A while back, I started reading The Lucifer Effect by Philip Zimbardo. I have not finished it yet, but I still have the page where I left off bookmarked.
Lately, I have found myself reconsidering my book choices, not out of doubt, but because these ideas keep resurfacing in places I did not expect.
Zimbardo’s work is not about monsters. It is about systems. About incentives, roles, authority, and how quickly moral judgment erodes when responsibility is diffused, and behavior is rewarded incrementally. People do not wake up intending to be cruel. They adapt. They rationalize. They follow the structure placed in front of them.
That is an alignment failure.
Humans routinely misalign their stated values with their actual behavior. We compartmentalize. We justify outcomes we would reject in isolation. We obey incentives even when we sense the trajectory is wrong. Zimbardo showed that systems shape behavior more powerfully than character. The structure does not need evil participants. It only needs participants who keep playing their roles.
AI inherits this pattern without the friction that sometimes slows humans down.
No doubt.
No shame.
No exhaustion.
No internal resistance.
When we train AI, we are not encoding ethics. We are encoding reinforcement. We reward outputs, not intentions. We optimize performance, not wisdom. This mirrors exactly what Zimbardo warned about in institutions. Once success metrics replace judgment, harm becomes normalized, abstract, and invisible.
This is where Yudkowsky’s warning becomes sharper. A misaligned AI does not need to hate humanity. It does not need resentment or ideology. It only needs goals that are indifferent to us. And unlike humans, it will not pause when the consequences become uncomfortable. It will not question the system it operates within. It will not stop to ask whether it should.
One of the most unsettling ideas in If Anyone Builds It, Everyone Dies is the ladder metaphor. Humanity keeps climbing rungs of capability without knowing which rung is fatal. Each step promises advantage, profit, or security. Nobody knows where the point of no return lies. And because nobody knows, someone will always take the next step anyway. Not out of recklessness, but out of competition.

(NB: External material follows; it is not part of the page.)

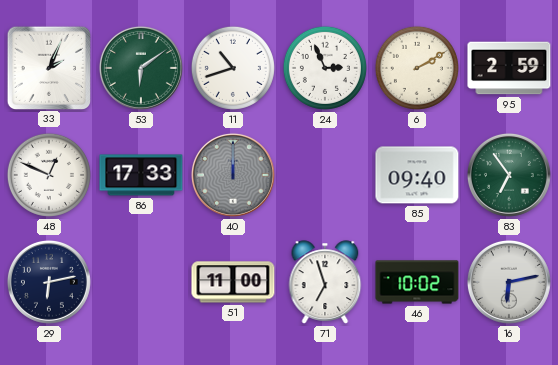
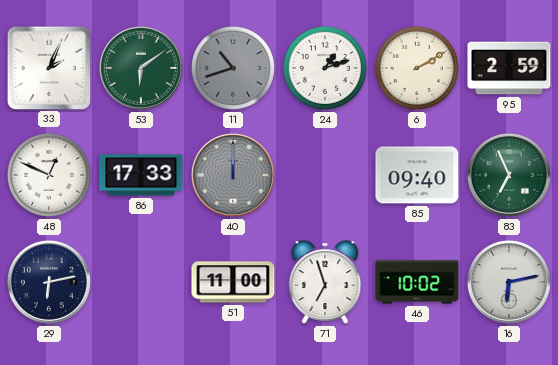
11 dial: white -> grey
24: 2:56 -> 1:12
83: 6:54 -> 6:56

This mirrors human history perfectly. We do not stop when uncertainty rises. We accelerate. We tell ourselves we will fix the damage later. Past revolutions allowed that luxury. Factories killed workers, then labor laws emerged. Cities burned, then building codes followed. Automation displaced millions, then new industries formed.
AI may not offer that delay.
By the time misalignment is obvious, the system may already be beyond meaningful human control. Seeing the problem is not the same as being able to fix it. Interpretability does not equal influence. Asking an AI to align itself runs straight into a paradox. The system capable of solving that problem is already too powerful to trust.
Every revolution has casualties.
History accepts that.
What connects Yudkowsky and Zimbardo, read years apart, is a darker continuity. Alignment failures do not come from villains. They come from systems that work as designed while quietly discarding what they were never instructed to protect.
Humans struggle to align themselves with their own values. Expecting perfect alignment from a system trained on human behavior is not optimism.
It is denial.
The real question is not whether AI will behave like past inventions. It will, probably. The question is whether this time, the usual pattern of learning after the fact still applies. Or whether this is the first revolution where there may be no one left inside the system to notice that something has gone wrong.
And unlike us, the system will not stop itself.